## What to work on
Please restate the listing below in full, word for word.

* * *

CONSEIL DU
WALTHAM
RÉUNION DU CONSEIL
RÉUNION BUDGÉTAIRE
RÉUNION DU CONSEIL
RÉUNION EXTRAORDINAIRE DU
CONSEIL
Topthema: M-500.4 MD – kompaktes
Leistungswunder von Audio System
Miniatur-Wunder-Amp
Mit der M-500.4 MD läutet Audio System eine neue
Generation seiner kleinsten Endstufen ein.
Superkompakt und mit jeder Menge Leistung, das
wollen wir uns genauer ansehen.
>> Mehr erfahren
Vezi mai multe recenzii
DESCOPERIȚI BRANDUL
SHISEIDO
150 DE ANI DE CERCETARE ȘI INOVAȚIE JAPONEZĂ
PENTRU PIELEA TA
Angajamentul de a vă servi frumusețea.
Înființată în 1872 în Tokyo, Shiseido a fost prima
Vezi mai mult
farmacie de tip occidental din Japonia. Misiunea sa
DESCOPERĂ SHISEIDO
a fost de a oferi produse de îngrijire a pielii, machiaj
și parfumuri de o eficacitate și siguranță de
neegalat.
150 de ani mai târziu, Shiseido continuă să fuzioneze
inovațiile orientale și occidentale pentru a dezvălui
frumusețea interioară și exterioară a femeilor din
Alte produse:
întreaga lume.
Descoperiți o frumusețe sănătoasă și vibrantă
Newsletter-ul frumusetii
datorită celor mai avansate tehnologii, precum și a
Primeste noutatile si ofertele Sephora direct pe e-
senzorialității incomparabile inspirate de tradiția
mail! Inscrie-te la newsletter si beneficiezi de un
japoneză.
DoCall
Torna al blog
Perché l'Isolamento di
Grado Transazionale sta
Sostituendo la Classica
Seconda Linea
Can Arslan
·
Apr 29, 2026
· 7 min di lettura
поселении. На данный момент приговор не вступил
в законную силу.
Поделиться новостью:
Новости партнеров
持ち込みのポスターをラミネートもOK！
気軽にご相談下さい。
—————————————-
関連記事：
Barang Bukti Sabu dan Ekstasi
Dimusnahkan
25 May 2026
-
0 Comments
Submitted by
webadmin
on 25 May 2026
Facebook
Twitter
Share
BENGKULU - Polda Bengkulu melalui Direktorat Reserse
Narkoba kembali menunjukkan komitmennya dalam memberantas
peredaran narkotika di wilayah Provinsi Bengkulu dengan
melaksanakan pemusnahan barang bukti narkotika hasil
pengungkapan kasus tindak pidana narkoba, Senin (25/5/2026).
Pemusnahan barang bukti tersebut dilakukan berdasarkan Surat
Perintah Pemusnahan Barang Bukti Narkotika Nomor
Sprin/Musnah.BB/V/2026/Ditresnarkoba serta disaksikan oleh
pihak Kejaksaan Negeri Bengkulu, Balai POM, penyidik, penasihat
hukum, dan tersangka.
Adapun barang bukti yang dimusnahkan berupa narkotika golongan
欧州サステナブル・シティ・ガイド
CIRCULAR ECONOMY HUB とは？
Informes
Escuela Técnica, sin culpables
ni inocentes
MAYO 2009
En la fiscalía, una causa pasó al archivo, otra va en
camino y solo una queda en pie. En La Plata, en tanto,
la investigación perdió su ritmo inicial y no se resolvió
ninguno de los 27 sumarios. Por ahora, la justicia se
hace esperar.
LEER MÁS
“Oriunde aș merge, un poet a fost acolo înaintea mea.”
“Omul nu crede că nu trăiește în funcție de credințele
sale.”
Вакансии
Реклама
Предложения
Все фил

* * *

## Solved exercise
CONSEIL DU
WALTHAM
RÉUNION DU CONSEIL
RÉUNION BUDGÉTAIRE
RÉUNION DU CONSEIL
RÉUNION EXTRAORDINAIRE DU
CONSEIL
Topthema: M-500.4 MD – kompaktes
Leistungswunder von Audio System
Miniatur-Wunder-Amp
Mit der M-500.4 MD läutet Audio System eine neue
Generation seiner kleinsten Endstufen ein.
Superkompakt und mit jeder Menge Leistung, das
wollen wir uns genauer ansehen.
>> Mehr erfahren
Vezi mai multe recenzii
DESCOPERIȚI BRANDUL
SHISEIDO
150 DE ANI DE CERCETARE ȘI INOVAȚIE JAPONEZĂ
PENTRU PIELEA TA
Angajamentul de a vă servi frumusețea.
Înființată în 1872 în Tokyo, Shiseido a fost prima
Vezi mai mult
farmacie de tip occidental din Japonia. Misiunea sa
DESCOPERĂ SHISEIDO
a fost de a oferi produse de îngrijire a pielii, machiaj
și parfumuri de o eficacitate și siguranță de
neegalat.
150 de ani mai târziu, Shiseido continuă să fuzioneze
inovațiile orientale și occidentale pentru a dezvălui
frumusețea interioară și exterioară a femeilor din
Alte produse:
întreaga lume.
Descoperiți o frumusețe sănătoasă și vibrantă
Newsletter-ul frumusetii
datorită celor mai avansate tehnologii, precum și a
Primeste noutatile si ofertele Sephora direct pe e-
senzorialității incomparabile inspirate de tradiția
mail! Inscrie-te la newsletter si beneficiezi de un
japoneză.
DoCall
Torna al blog
Perché l'Isolamento di
Grado Transazionale sta
Sostituendo la Classica
Seconda Linea
Can Arslan
·
Apr 29, 2026
· 7 min di lettura
поселении. На данный момент приговор не вступил
в законную силу.
Поделиться новостью:
Новости партнеров
持ち込みのポスターをラミネートもOK！
気軽にご相談下さい。
—————————————-
関連記事：
Barang Bukti Sabu dan Ekstasi
Dimusnahkan
25 May 2026
-
0 Comments
Submitted by
webadmin
on 25 May 2026
Facebook
Twitter
Share
BENGKULU - Polda Bengkulu melalui Direktorat Reserse
Narkoba kembali menunjukkan komitmennya dalam memberantas
peredaran narkotika di wilayah Provinsi Bengkulu dengan
melaksanakan pemusnahan barang bukti narkotika hasil
pengungkapan kasus tindak pidana narkoba, Senin (25/5/2026).
Pemusnahan barang bukti tersebut dilakukan berdasarkan Surat
Perintah Pemusnahan Barang Bukti Narkotika Nomor
Sprin/Musnah.BB/V/2026/Ditresnarkoba serta disaksikan oleh
pihak Kejaksaan Negeri Bengkulu, Balai POM, penyidik, penasihat
hukum, dan tersangka.
Adapun barang bukti yang dimusnahkan berupa narkotika golongan
欧州サステナブル・シティ・ガイド
CIRCULAR ECONOMY HUB とは？
Informes
Escuela Técnica, sin culpables
ni inocentes
MAYO 2009
En la fiscalía, una causa pasó al archivo, otra va en
camino y solo una queda en pie. En La Plata, en tanto,
la investigación perdió su ritmo inicial y no se resolvió
ninguno de los 27 sumarios. Por ahora, la justicia se
hace esperar.
LEER MÁS
“Oriunde aș merge, un poet a fost acolo înaintea mea.”
“Omul nu crede că nu trăiește în funcție de credințele
sale.”
Вакансии
Реклама
Предложения
Все фил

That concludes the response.